##### Task inputs #####

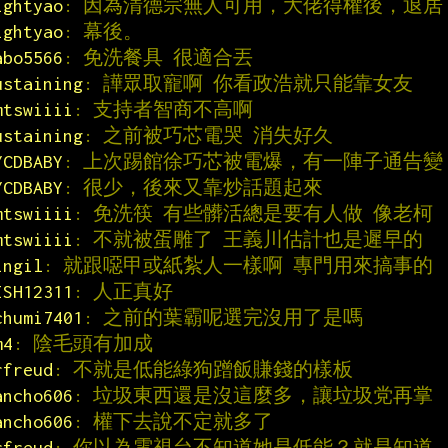
ightyao
: 因為清德宗無人可用，大佬得權後，退居
ightyao
: 幕後。
abo5566
: 免洗餐具 很適合丟
ustaining
: 譁眾取寵啊 你看政浩就只能靠女友
mtswiiii
: 支持者智商不高啊
ustaining
: 之前被巧芯電哭 消失好久
YCDBABY
: 上次踢館徐巧芯被電爆，有一陣子通告變
YCDBABY
: 很少，後來又靠炒話題起來
mtswiiii
: 免洗筷 有些髒活總是要有人做 像老柯
mtswiiii
: 不就被蛋雕了 王義川估計也是遲早的
ingil
: 就跟噁甲或紙紮人一樣啊 專門用來搞事的
ISH12311
: 人正真好
chumi7401
: 之前的葉霸呢選完沒用了是嗎
m4
: 陰毛頭有加成
rfreud
: 不就是低能綠狗蹭飯賺錢的樣板
ancho606
: 垃圾東西還是沒這麼多，讓垃圾党再掌
ancho606
: 權下去說不定就多了
rfreud
: 你以為電視台不知道她是低能？就是知道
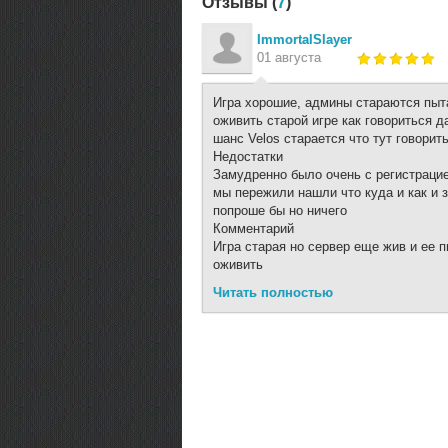
Отзывы (
7
)
ImmortalSlayer
01 августа
Игра хорошие, админы стараются пы
оживить старой игре как говориться д
шанс Velos старается что тут говорит
Недостатки
Замудренно было очень с регистрацие
мы пережили нашли что куда и как и 
попроше бы но ничего
Комментарий
Игра старая но сервер еще жив и ее 
оживить
Читать полностью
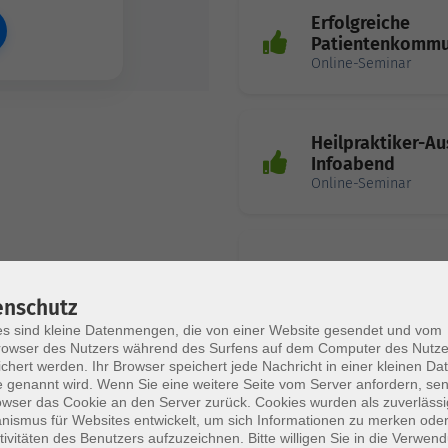
Erfolgreiche
Patientenkommu
Online-Seminar
Heilpraktiker-A
Infoabend
Online-Seminar
Coaching in der 
Online-Seminar
enschutz
s sind kleine Datenmengen, die von einer Website gesendet und vom
owser des Nutzers während des Surfens auf dem Computer des Nutze
chert werden. Ihr Browser speichert jede Nachricht in einer kleinen Dat
 genannt wird. Wenn Sie eine weitere Seite vom Server anfordern, se
owser das Cookie an den Server zurück. Cookies wurden als zuverlässi
ismus für Websites entwickelt, um sich Informationen zu merken oder
tivitäten des Benutzers aufzuzeichnen. Bitte willigen Sie in die Verwen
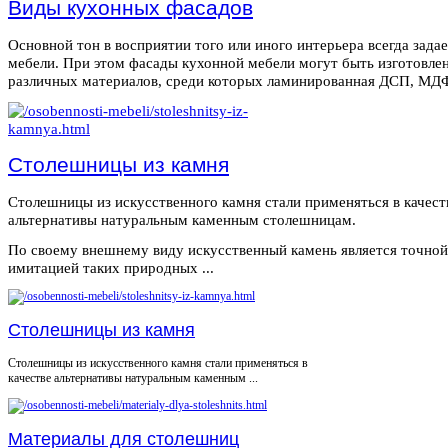
Виды кухонных фасадов
Основной тон в восприятии того или иного интерьера всегда зада
мебели. При этом фасады кухонной мебели могут быть изготовле
различных материалов, среди которых ламинированная ДСП, МДФ,
Столешницы из камня
Столешницы из искусственного камня стали применяться в качест
альтернативы натуральным каменным столешницам.
По своему внешнему виду искусственный камень является точной
имитацией таких природных ...
Столешницы из камня
Столешницы из искусственного камня стали применяться в
качестве альтернативы натуральным каменным ...
Материалы для столешниц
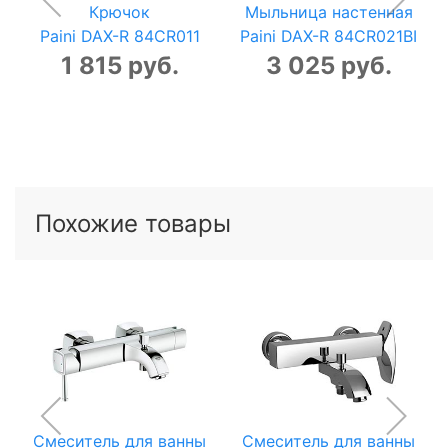
Крючок
Мыльница настенная
Paini DAX-R 84CR011
Paini DAX-R 84CR021BI
1 815 руб.
3 025 руб.
Похожие товары
Смеситель для ванны
Смеситель для ванны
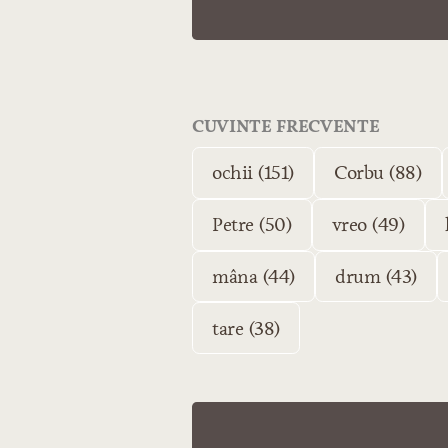
CUVINTE FRECVENTE
ochii (151)
Corbu (88)
Petre (50)
vreo (49)
mâna (44)
drum (43)
tare (38)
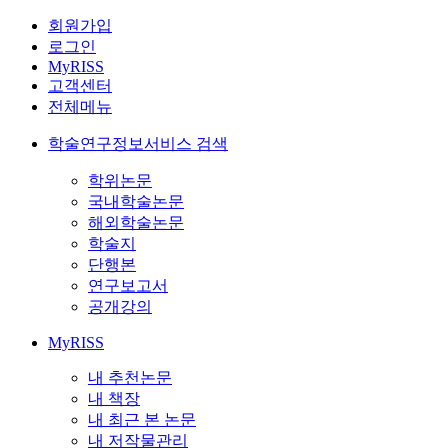
회원가입
로그인
MyRISS
고객센터
전체메뉴
학술연구정보서비스 검색
학위논문
국내학술논문
해외학술논문
학술지
단행본
연구보고서
공개강의
MyRISS
내 추천논문
내 책장
내 최근 본 논문
내 저작물관리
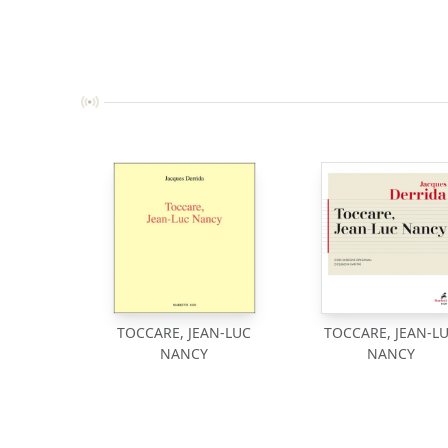
TOCCARE, JEAN-LUC
TOCCARE, JEAN-L
NANCY
NANCY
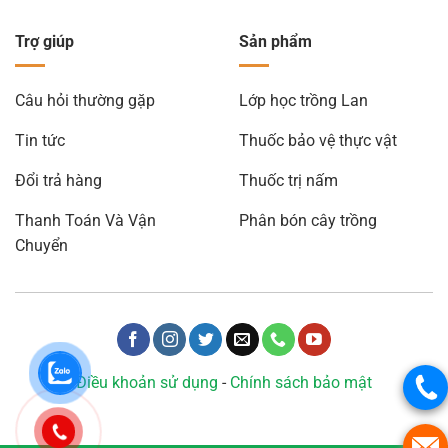
Trợ giúp
Sản phẩm
Câu hỏi thường gặp
Lớp học trồng Lan
Tin tức
Thuốc bảo vệ thực vật
Đổi trả hàng
Thuốc trị nấm
Thanh Toán Và Vận
Phân bón cây trồng
Chuyển
Điều khoản sử dụng
-
Chính sách bảo mật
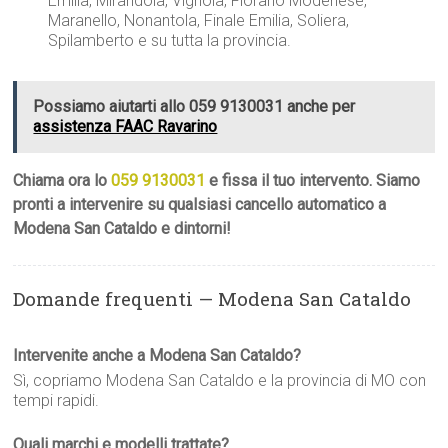
Emilia, Mirandola, Vignola, Fiorano Modenese,
Maranello, Nonantola, Finale Emilia, Soliera,
Spilamberto e su tutta la provincia.
Possiamo aiutarti allo 059 9130031 anche per
assistenza FAAC Ravarino
Chiama ora lo
059 9130031
e fissa il tuo intervento. Siamo
pronti a intervenire su qualsiasi cancello automatico a
Modena San Cataldo e dintorni!
Domande frequenti — Modena San Cataldo
Intervenite anche a Modena San Cataldo?
Sì, copriamo Modena San Cataldo e la provincia di MO con
tempi rapidi.
Quali marchi e modelli trattate?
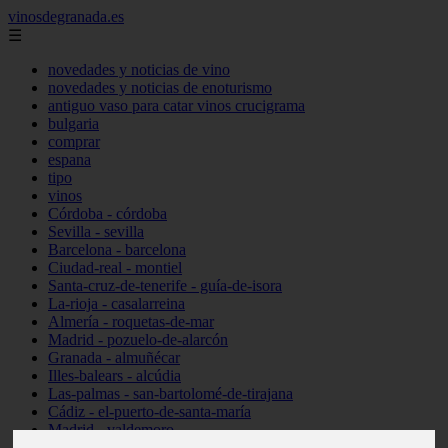
vinosdegranada.es
☰
novedades y noticias de vino
novedades y noticias de enoturismo
antiguo vaso para catar vinos crucigrama
bulgaria
comprar
espana
tipo
vinos
Córdoba - córdoba
Sevilla - sevilla
Barcelona - barcelona
Ciudad-real - montiel
Santa-cruz-de-tenerife - guía-de-isora
La-rioja - casalarreina
Almería - roquetas-de-mar
Madrid - pozuelo-de-alarcón
Granada - almuñécar
Illes-balears - alcúdia
Las-palmas - san-bartolomé-de-tirajana
Cádiz - el-puerto-de-santa-maría
Madrid - valdemoro
Granada - pulianas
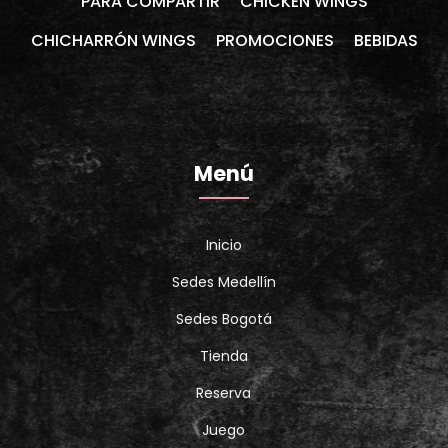
PARA COMPARTIR
CHICKEN WINGS
CHICHARRÓN WINGS
PROMOCIONES
BEBIDAS
Menú
Inicio
Sedes Medellín
Sedes Bogotá
Tienda
Reserva
Juego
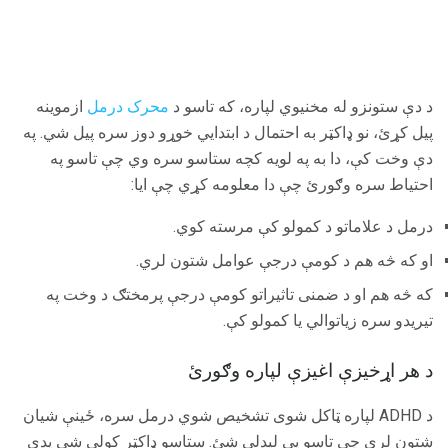
د دې ستونزو له مخنیوي لپاره، که تاسو د
محرک درمل
ازموینه
پیل کړئ، نو ډاکټر به احتمال د ابتدايي خوړو دوز سره پیل شي. په
دې وخت کې، دا به په لویه کچه ستاسو سره وي چې تاسو په
احتیاط سره وګورئ چې دا معلومه کړي چې ایا:
درمل د علاماتو د کمولو کې مرسته کوي.
او که څه هم د کومې درجې عوامل شتون لري.
که څه هم او د ضمنی تاثیراتو کومې درجې پرمختګ د وخت په
تیریدو سره زیاتوالي یا کمولو کې.
د هر اړخیزې اغیزې لپاره وګورئ
د ADHD لپاره ټاکل شوی تشخیص شوي درمل سره، ځینې شیان
شتون لري چې تاسو یې لیدلی شئ. ستاسو ډاکټر کولی شي پدې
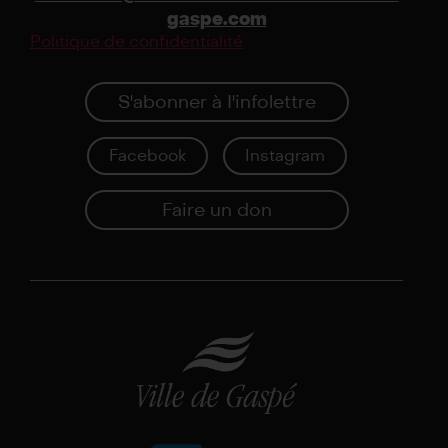
gaspe.com
Politique de confidentialité
S'abonner à I'infolettre
Facebook
Instagram
Faire un don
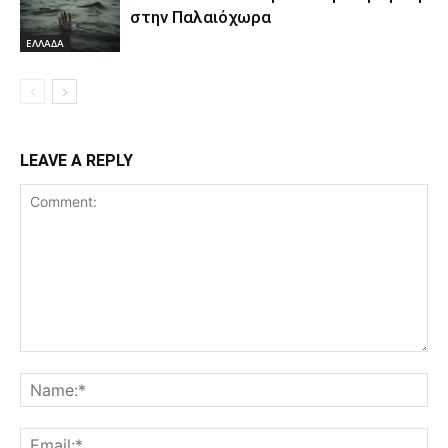
στην Παλαιόχωρα
ΕΛΛΑΔΑ
LEAVE A REPLY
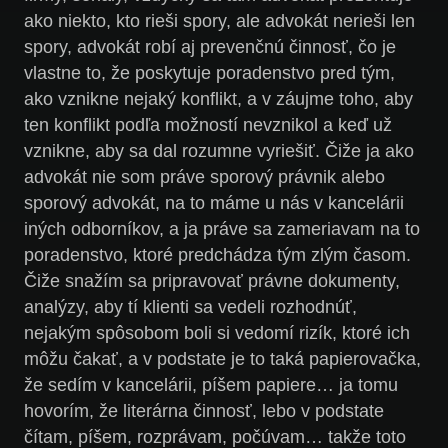
ako niekto, kto rieši spory, ale advokát nerieši len
spory, advokát robí aj prevenčnú činnosť, čo je
vlastne to, že poskytuje poradenstvo pred tým,
ako vznikne nejaký konflikt, a v záujme toho, aby
ten konflikt podľa možností nevznikol a keď už
vznikne, aby sa dal rozumne vyriešiť. Čiže ja ako
advokát nie som práve sporový právnik alebo
sporový advokát, na to máme u nás v kancelárii
iných odborníkov, a ja práve sa zameriavam na to
poradenstvo, ktoré predchádza tým zlým časom.
Čiže snažím sa pripravovať právne dokumenty,
analýzy, aby tí klienti sa vedeli rozhodnúť,
nejakým spôsobom boli si vedomí rizík, ktoré ich
môžu čakať, a v podstate je to taká papierovačka,
že sedím v kancelárii, píšem papiere… ja tomu
hovorím, že literárna činnosť, lebo v podstate
čítam, píšem, rozprávam, počúvam… takže toto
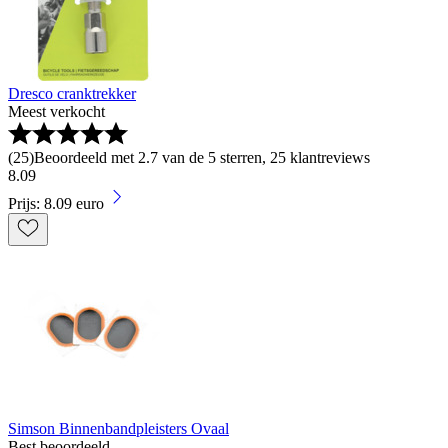
Dresco cranktrekker
Meest verkocht
(
25
)
Beoordeeld met 2.7 van de 5 sterren, 25 klantreviews
8
.
09
Prijs: 8.09 euro
Simson Binnenbandpleisters Ovaal
Best beoordeeld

#####

- **Work instructions**:
Any pictures above are to be left out. Retype the rest of the records exactly.

- **Answer section**:
ightyao
: 因為清德宗無人可用，大佬得權後，退居
ightyao
: 幕後。
abo5566
: 免洗餐具 很適合丟
ustaining
: 譁眾取寵啊 你看政浩就只能靠女友
mtswiiii
: 支持者智商不高啊
ustaining
: 之前被巧芯電哭 消失好久
YCDBABY
: 上次踢館徐巧芯被電爆，有一陣子通告變
YCDBABY
: 很少，後來又靠炒話題起來
mtswiiii
: 免洗筷 有些髒活總是要有人做 像老柯
mtswiiii
: 不就被蛋雕了 王義川估計也是遲早的
ingil
: 就跟噁甲或紙紮人一樣啊 專門用來搞事的
ISH12311
: 人正真好
chumi7401
: 之前的葉霸呢選完沒用了是嗎
m4
: 陰毛頭有加成
rfreud
: 不就是低能綠狗蹭飯賺錢的樣板
ancho606
: 垃圾東西還是沒這麼多，讓垃圾党再掌
ancho606
: 權下去說不定就多了
rfreud
: 你以為電視台不知道她是低能？就是知道
Отзывы (
7
)
ImmortalSlayer
01 августа
Игра хорошие, админы стараются пы
оживить старой игре как говориться д
шанс Velos старается что тут говорит
Недостатки
Замудренно было очень с регистрацие
мы пережили нашли что куда и как и 
попроше бы но ничего
Комментарий
Игра старая но сервер еще жив и ее 
оживить
Читать полностью
Erfolgreiche
Patientenkommu
Online-Seminar
Heilpraktiker-A
Infoabend
Online-Seminar
Coaching in der 
Online-Seminar
enschutz
s sind kleine Datenmengen, die von einer Website gesendet und vom
owser des Nutzers während des Surfens auf dem Computer des Nutze
chert werden. Ihr Browser speichert jede Nachricht in einer kleinen Dat
 genannt wird. Wenn Sie eine weitere Seite vom Server anfordern, se
owser das Cookie an den Server zurück. Cookies wurden als zuverlässi
ismus für Websites entwickelt, um sich Informationen zu merken oder
tivitäten des Benutzers aufzuzeichnen. Bitte willigen Sie in die Verwen
Виды кухонных фасадов
Основной тон в восприятии того или иного интерьера всегда зада
мебели. При этом фасады кухонной мебели могут быть изготовле
различных материалов, среди которых ламинированная ДСП, МДФ,
Столешницы из камня
Столешницы из искусственного камня стали применяться в качест
альтернативы натуральным каменным столешницам.
По своему внешнему виду искусственный камень является точной
имитацией таких природных ...
Столешницы из камня
Столешницы из искусственного камня стали применяться в
качестве альтернативы натуральным каменным ...
Материалы для столешниц
Крючок
Мыльница настенная
Paini DAX-R 84CR011
Paini DAX-R 84CR021BI
1 815 руб.
3 025 руб.
Похожие товары
Смеситель для ванны
Смеситель для ванны
CUVINTE FRECVENTE
ochii (151)
Corbu (88)
Petre (50)
vreo (49)
mâna (44)
drum (43)
tare (38)
회원가입
로그인
MyRISS
고객센터
전체메뉴
학술연구정보서비스 검색
학위논문
국내학술논문
해외학술논문
학술지
단행본
연구보고서
공개강의
MyRISS
내 추천논문
내 책장
내 최근 본 논문
내 저작물관리
TOCCARE, JEAN-LUC
TOCCARE, JEAN-L
NANCY
NANCY
Trợ giúp
Sản phẩm
Câu hỏi thường gặp
Lớp học trồng Lan
Tin tức
Thuốc bảo vệ thực vật
Đổi trả hàng
Thuốc trị nấm
Thanh Toán Và Vận
Phân bón cây trồng
Chuyển
Điều khoản sử dụng
-
Chính sách bảo mật
Emilia, Mirandola, Vignola, Fiorano Modenese,
Maranello, Nonantola, Finale Emilia, Soliera,
Spilamberto e su tutta la provincia.
Possiamo aiutarti allo 059 9130031 anche per
assistenza FAAC Ravarino
Chiama ora lo
059 9130031
e fissa il tuo intervento. Siamo
pronti a intervenire su qualsiasi cancello automatico a
Modena San Cataldo e dintorni!
Domande frequenti — Modena San Cataldo
Intervenite anche a Modena San Cataldo?
Sì, copriamo Modena San Cataldo e la provincia di MO con
tempi rapidi.
Quali marchi e modelli trattate?
vinosdegranada.es
☰
novedades y noticias de vino
novedades y noticias de enoturismo
antiguo vaso para catar vinos crucigrama
bulgaria
comprar
espana
tipo
vinos
Córdoba - córdoba
Sevilla - sevilla
Barcelona - barcelona
Ciudad-real - montiel
Santa-cruz-de-tenerife - guía-de-isora
La-rioja - casalarreina
Almería - roquetas-de-mar
Madrid - pozuelo-de-alarcón
Granada - almuñécar
Illes-balears - alcúdia
Las-palmas - san-bartolomé-de-tirajana
Cádiz - el-puerto-de-santa-maría
Madrid - valdemoro
Granada - pulianas
PARA COMPARTIR
CHICKEN WINGS
CHICHARRÓN WINGS
PROMOCIONES
BEBIDAS
Menú
Inicio
Sedes Medellín
Sedes Bogotá
Tienda
Reserva
Juego
د دې ستونزو له مخنیوي لپاره، که تاسو د
محرک درمل
ازموینه
پیل کړئ، نو ډاکټر به احتمال د ابتدايي خوړو دوز سره پیل شي. په
دې وخت کې، دا به په لویه کچه ستاسو سره وي چې تاسو په
احتیاط سره وګورئ چې دا معلومه کړي چې ایا:
درمل د علاماتو د کمولو کې مرسته کوي.
او که څه هم د کومې درجې عوامل شتون لري.
که څه هم او د ضمنی تاثیراتو کومې درجې پرمختګ د وخت په
تیریدو سره زیاتوالي یا کمولو کې.
د هر اړخیزې اغیزې لپاره وګورئ
د ADHD لپاره ټاکل شوی تشخیص شوي درمل سره، ځینې شیان
شتون لري چې تاسو یې لیدلی شئ. ستاسو ډاکټر کولی شي پدې
gaspe.com
Politique de confidentialité
S'abonner à I'infolettre
Facebook
Instagram
Faire un don
στην Παλαιόχωρα
ΕΛΛΑΔΑ
LEAVE A REPLY
ako niekto, kto rieši spory, ale advokát nerieši len
spory, advokát robí aj prevenčnú činnosť, čo je
vlastne to, že poskytuje poradenstvo pred tým,
ako vznikne nejaký konflikt, a v záujme toho, aby
ten konflikt podľa možností nevznikol a keď už
vznikne, aby sa dal rozumne vyriešiť. Čiže ja ako
advokát nie som práve sporový právnik alebo
sporový advokát, na to máme u nás v kancelárii
iných odborníkov, a ja práve sa zameriavam na to
poradenstvo, ktoré predchádza tým zlým časom.
Čiže snažím sa pripravovať právne dokumenty,
analýzy, aby tí klienti sa vedeli rozhodnúť,
nejakým spôsobom boli si vedomí rizík, ktoré ich
môžu čakať, a v podstate je to taká papierovačka,
že sedím v kancelárii, píšem papiere… ja tomu
hovorím, že literárna činnosť, lebo v podstate
čítam, píšem, rozprávam, počúvam… takže toto
Dresco cranktrekker
Meest verkocht
(
25
)
Beoordeeld met 2.7 van de 5 sterren, 25 klantreviews
8
.
09
Prijs: 8.09 euro
Simson Binnenbandpleisters Ovaal
Best beoordeeld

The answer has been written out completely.